WHAT IS EXPECTED: Only the lines below from the one that holds "Articles récents" through the one that holds "Mujer china lee libro de biblioteca sin saber" should appear in the answer, copied exactly, end lines included and pictures omitted.
··· THE INPUT ···
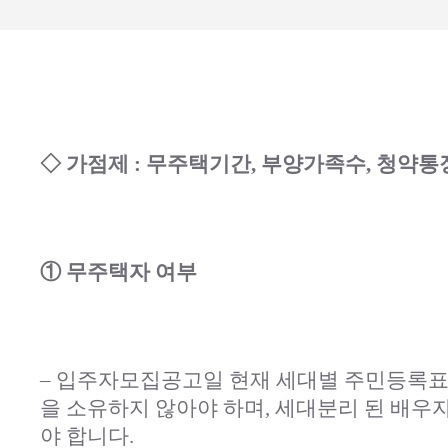
◇ 가점제 : 무주택기간, 부양가족수, 청약통
① 무주택자 여부
– 입주자모집공고일 현재 세대별 주민등록표
을 소유하지 않아야 하며, 세대분리 된 배
야 합니다.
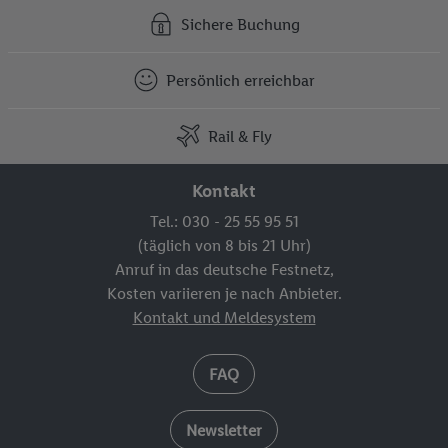
Sichere Buchung
Persönlich erreichbar
Rail & Fly
Kontakt
Tel.: 030 - 25 55 95 51
(täglich von 8 bis 21 Uhr)
Anruf in das deutsche Festnetz,
Kosten variieren je nach Anbieter.
Kontakt und Meldesystem
FAQ
Newsletter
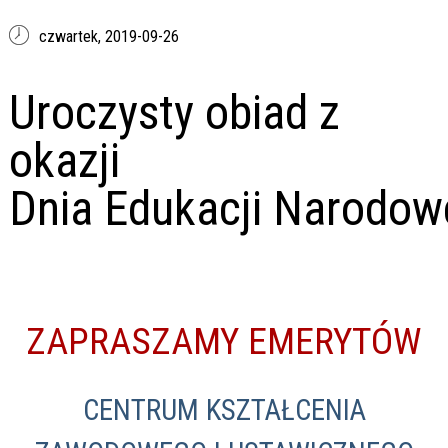
czwartek,
2019-09-26
Uroczysty obiad z
okazji
Dnia Edukacji Narodow
ZAPRASZAMY EMERYTÓW
CENTRUM KSZTAŁCENIA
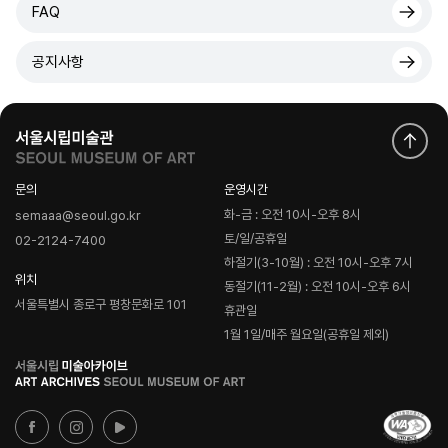
FAQ
공지사항
문의
운영시간
화-금 : 오전 10시-오후 8시
semaaa@seoul.go.kr
토/일/공휴일
02-2124-7400
하절기(3-10월) : 오전 10시-오후 7시
위치
동절기(11-2월) : 오전 10시-오후 6시
서울특별시 종로구 평창문화로 101
휴관일
1월 1일/매주 월요일(공휴일 제외)
로
고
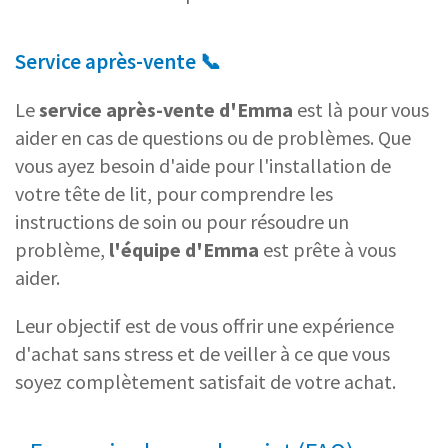
Service après-vente 📞
Le
service après-vente d'Emma
est là pour vous
aider en cas de questions ou de problèmes. Que
vous ayez besoin d'aide pour l'installation de
votre tête de lit, pour comprendre les
instructions de soin ou pour résoudre un
problème,
l'équipe d'Emma
est prête à vous
aider.
Leur objectif est de vous offrir une expérience
d'achat sans stress et de veiller à ce que vous
soyez complètement satisfait de votre achat.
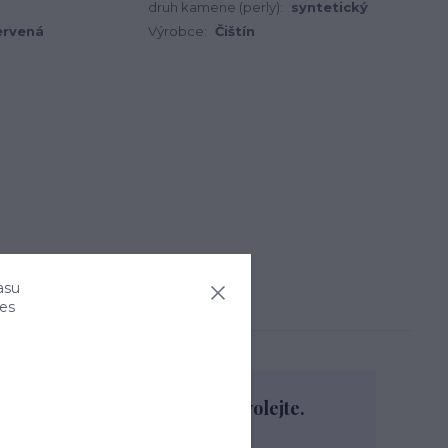
druh kamene (perly):
syntetický
ervená
Výrobce:
Čištín
asu
ies
Nevíte si rady? Zavolejte.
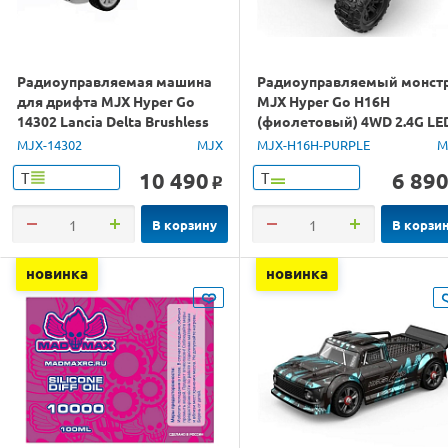
Радиоуправляемая машина
Радиоуправляемый монст
для дрифта MJX Hyper Go
MJX Hyper Go H16H
14302 Lancia Delta Brushless
(фиолетовый) 4WD 2.4G LE
4WD 2.4G LED 1/14 RTR
GPS 1/16 RTR
MJX-14302
MJX
MJX-H16H-PURPLE
M
10 490
6 89
Т
Т
o
В корзину
В корзи
новинка
новинка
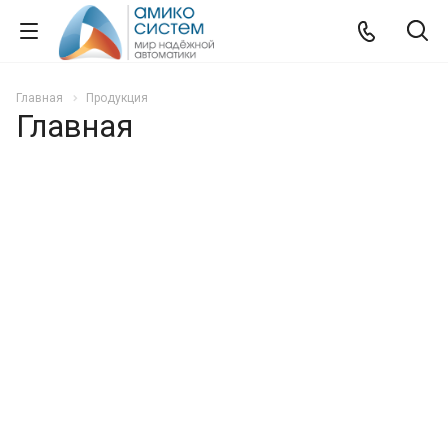
Главная
Продукция
Главная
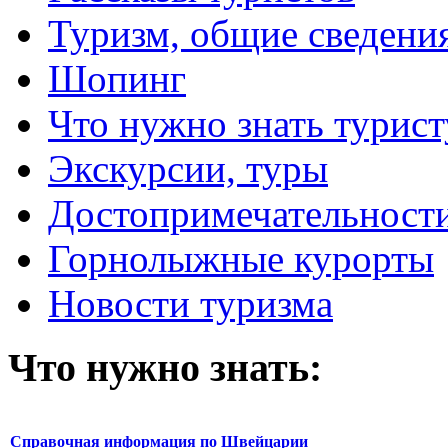
Туризм, общие сведени
Шопинг
Что нужно знать турист
Экскурсии, туры
Достопримечательност
Горнолыжные курорты
Новости туризма
Что нужно знать:
Справочная информация по Швейцарии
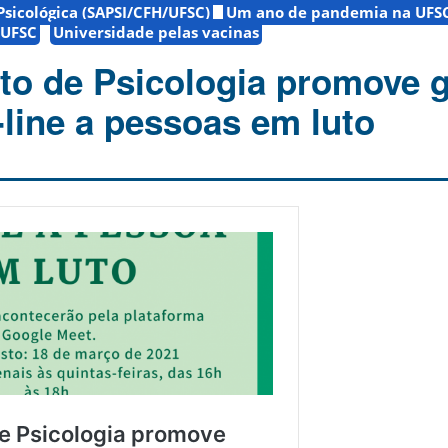
Psicológica (SAPSI/CFH/UFSC)
Um ano de pandemia na UFS
 UFSC
Universidade pelas vacinas
o de Psicologia promove 
-line a pessoas em luto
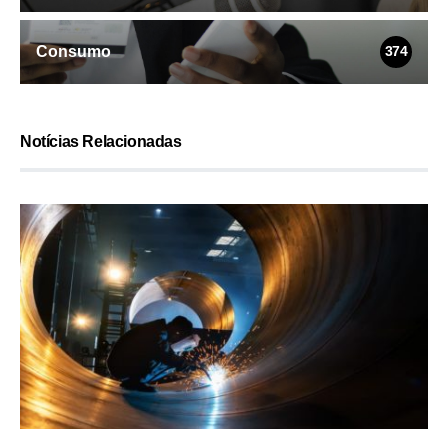
Consumo
374
Notícias Relacionadas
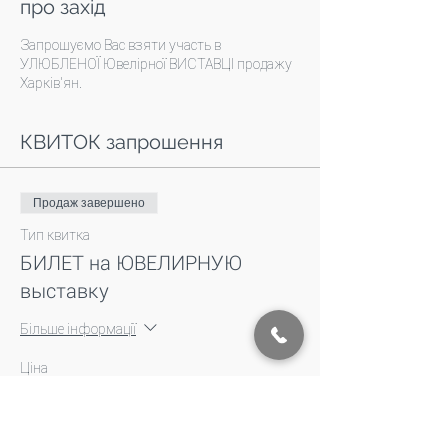
про захід
Запрошуємо Вас взяти участь в
УЛЮБЛЕНОЇ Ювелірної ВИСТАВЦІ продажу
Харків'ян.
КВИТОК запрошення
Продаж завершено
Тип квитка
БИЛЕТ на ЮВЕЛИРНУЮ
выставку
Більше інформації
Ціна
0,00 ₴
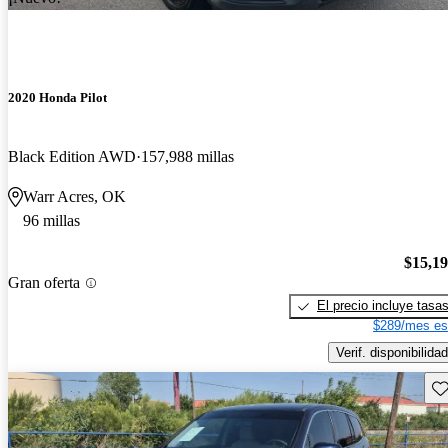
2020 Honda Pilot
Black Edition AWD
157,988 millas
Warr Acres, OK
96 millas
$15,1
Gran oferta
El precio incluye tasa
$289/mes es
Verif. disponibilidad
Gu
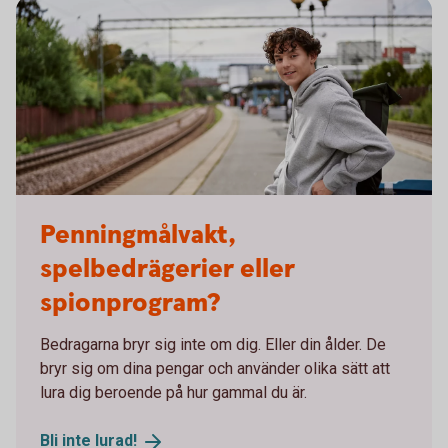
Young adult waiting at the train station
Penningmålvakt,
spelbedrägerier eller
spionprogram?
Bedragarna bryr sig inte om dig. Eller din ålder. De
bryr sig om dina pengar och använder olika sätt att
lura dig beroende på hur gammal du är.
Bli inte
lurad!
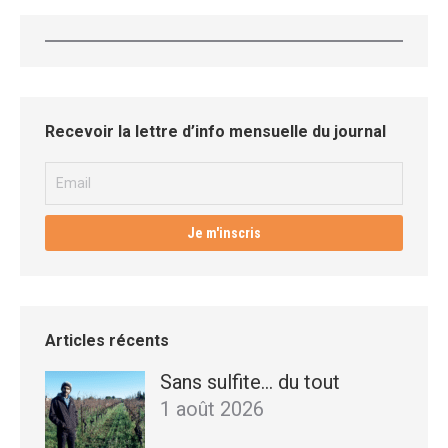
Recevoir la lettre d’info mensuelle du journal
Articles récents
Sans sulfite… du tout
1 août 2026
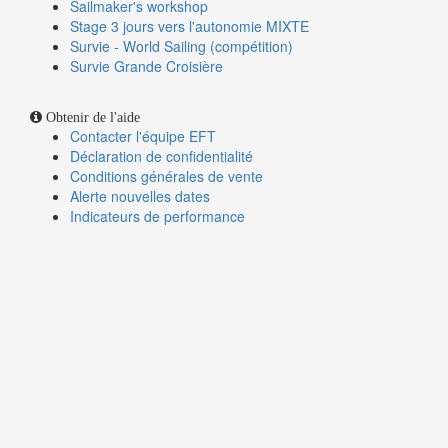
Sailmaker's workshop
Stage 3 jours vers l'autonomie MIXTE
Survie - World Sailing (compétition)
Survie Grande Croisière
Obtenir de l'aide
Contacter l'équipe EFT
Déclaration de confidentialité
Conditions générales de vente
Alerte nouvelles dates
Indicateurs de performance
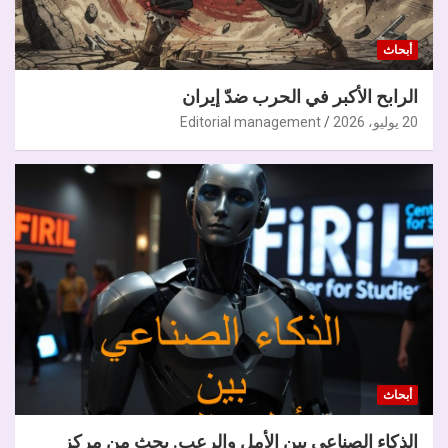
أبحاث
الرابح الأكبر في الحرب ضدّ إيران
20 يوليو، 2026
Editorial management
أبحاث
الذكاء الصناعي بين الأمل والرعب. بحث من مركز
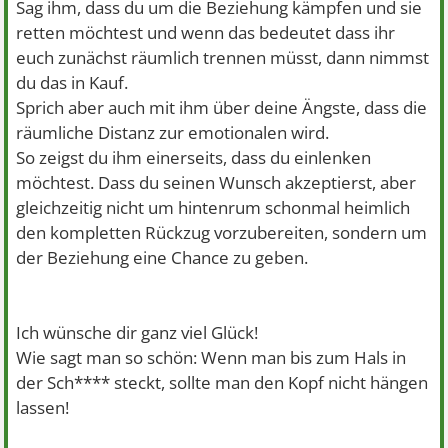
Sag ihm, dass du um die Beziehung kämpfen und sie
retten möchtest und wenn das bedeutet dass ihr
euch zunächst räumlich trennen müsst, dann nimmst
du das in Kauf.
Sprich aber auch mit ihm über deine Ängste, dass die
räumliche Distanz zur emotionalen wird.
So zeigst du ihm einerseits, dass du einlenken
möchtest. Dass du seinen Wunsch akzeptierst, aber
gleichzeitig nicht um hintenrum schonmal heimlich
den kompletten Rückzug vorzubereiten, sondern um
der Beziehung eine Chance zu geben.
Ich wünsche dir ganz viel Glück!
Wie sagt man so schön: Wenn man bis zum Hals in
der Sch**** steckt, sollte man den Kopf nicht hängen
lassen!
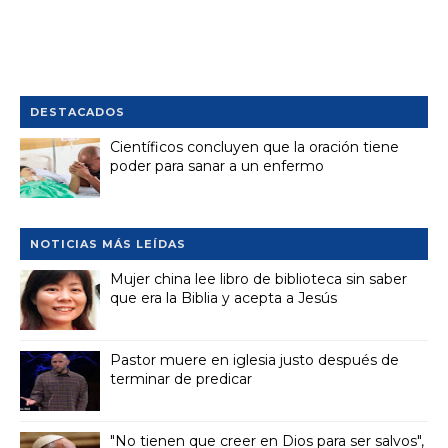
DESTACADOS
Científicos concluyen que la oración tiene
poder para sanar a un enfermo
NOTICIAS MÁS LEÍDAS
Mujer china lee libro de biblioteca sin saber
que era la Biblia y acepta a Jesús
Pastor muere en iglesia justo después de
terminar de predicar
"No tienen que creer en Dios para ser salvos",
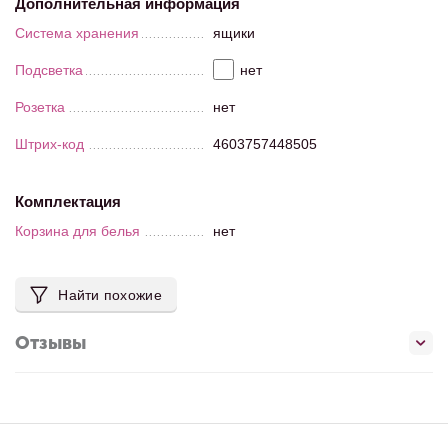
Дополнительная информация
Система хранения
ящики
Подсветка
нет
Розетка
нет
Штрих-код
4603757448505
Комплектация
Корзина для белья
нет
Найти похожие
Отзывы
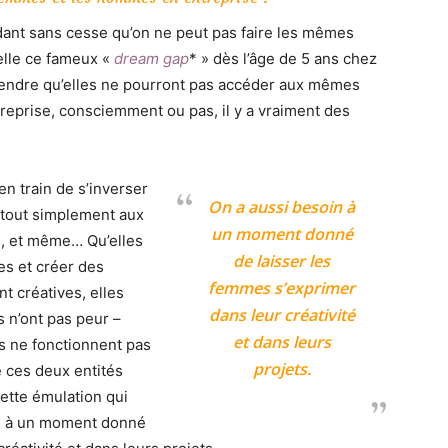
ant sans cesse qu’on ne peut pas faire les mêmes
elle ce fameux «
dream gap
* » dès l’âge de 5 ans chez
omprendre qu’elles ne pourront pas accéder aux mêmes
reprise, consciemment ou pas, il y a vraiment des
en train de s’inverser
On a aussi besoin à
 tout simplement aux
un moment donné
s, et même… Qu’elles
de laisser les
es et créer des
femmes s’exprimer
t créatives, elles
dans leur créativité
s n’ont pas peur –
et dans leurs
s ne fonctionnent pas
projets.
 ces deux entités
ette émulation qui
in à un moment donné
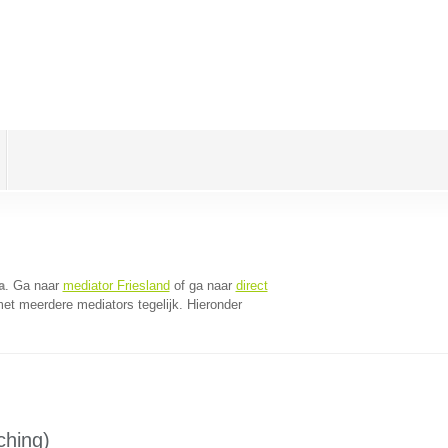
a
. Ga naar
mediator Friesland
of ga naar
direct
et meerdere mediators tegelijk. Hieronder
ching)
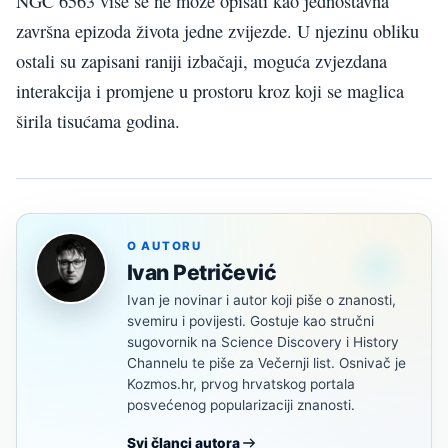
NGC 6563 više se ne može opisati kao jednostavna
završna epizoda života jedne zvijezde. U njezinu obliku
ostali su zapisani raniji izbačaji, moguća zvjezdana
interakcija i promjene u prostoru kroz koji se maglica
širila tisućama godina.
O AUTORU
Ivan Petričević
Ivan je novinar i autor koji piše o znanosti,
svemiru i povijesti. Gostuje kao stručni
sugovornik na Science Discovery i History
Channelu te piše za Večernji list. Osnivač je
Kozmos.hr, prvog hrvatskog portala
posvećenog popularizaciji znanosti.
Svi članci autora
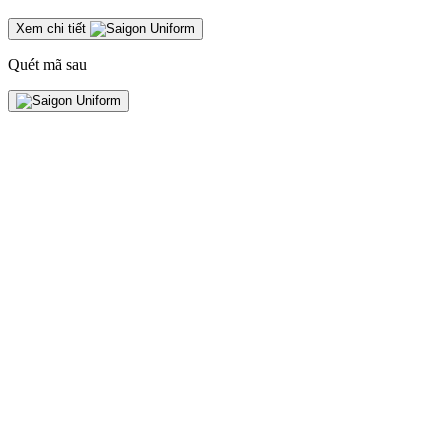
Xem chi tiết
Quét mã sau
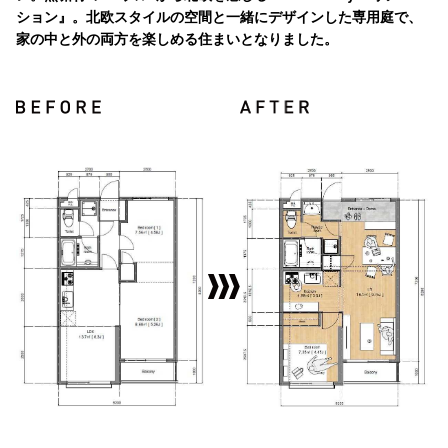
ション』。北欧スタイルの空間と一緒にデザインした専用庭で、
家の中と外の両方を楽しめる住まいとなりました。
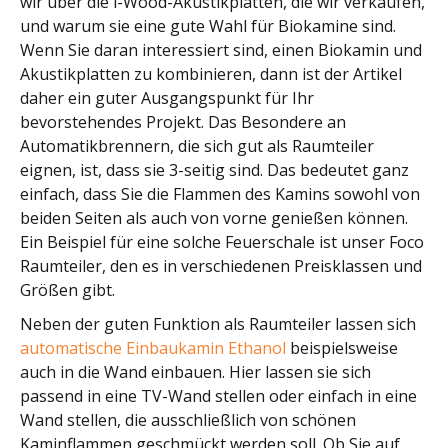
wir über die i-Wood-Akustikplatten, die wir verkaufen,
und warum sie eine gute Wahl für Biokamine sind.
Wenn Sie daran interessiert sind, einen Biokamin und
Akustikplatten zu kombinieren, dann ist der Artikel
daher ein guter Ausgangspunkt für Ihr
bevorstehendes Projekt. Das Besondere an
Automatikbrennern, die sich gut als Raumteiler
eignen, ist, dass sie 3-seitig sind. Das bedeutet ganz
einfach, dass Sie die Flammen des Kamins sowohl von
beiden Seiten als auch von vorne genießen können.
Ein Beispiel für eine solche Feuerschale ist unser Foco
Raumteiler, den es in verschiedenen Preisklassen und
Größen gibt.
Neben der guten Funktion als Raumteiler lassen sich
automatische Einbaukamin Ethanol
beispielsweise
auch in die Wand einbauen. Hier lassen sie sich
passend in eine TV-Wand stellen oder einfach in eine
Wand stellen, die ausschließlich von schönen
Kaminflammen geschmückt werden soll. Ob Sie auf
···
RESPONSE BELOW:
Articles récents
Sans sulfite… du tout
1 août 2026
Sailmaker's workshop
Stage 3 jours vers l'autonomie MIXTE
Survie - World Sailing (compétition)
Survie Grande Croisière
Obtenir de l'aide
Contacter l'équipe EFT
Déclaration de confidentialité
Conditions générales de vente
Alerte nouvelles dates
Indicateurs de performance
أبحاث
الرابح الأكبر في الحرب ضدّ إيران
20 يوليو، 2026
Editorial management
أبحاث
الذكاء الصناعي بين الأمل والرعب. بحث من مركز
Sag ihm, dass du um die Beziehung kämpfen und sie
retten möchtest und wenn das bedeutet dass ihr
euch zunächst räumlich trennen müsst, dann nimmst
du das in Kauf.
Sprich aber auch mit ihm über deine Ängste, dass die
räumliche Distanz zur emotionalen wird.
So zeigst du ihm einerseits, dass du einlenken
möchtest. Dass du seinen Wunsch akzeptierst, aber
gleichzeitig nicht um hintenrum schonmal heimlich
den kompletten Rückzug vorzubereiten, sondern um
der Beziehung eine Chance zu geben.
Ich wünsche dir ganz viel Glück!
Wie sagt man so schön: Wenn man bis zum Hals in
der Sch**** steckt, sollte man den Kopf nicht hängen
lassen!
DESTACADOS
Científicos concluyen que la oración tiene
poder para sanar a un enfermo
NOTICIAS MÁS LEÍDAS
Mujer china lee libro de biblioteca sin saber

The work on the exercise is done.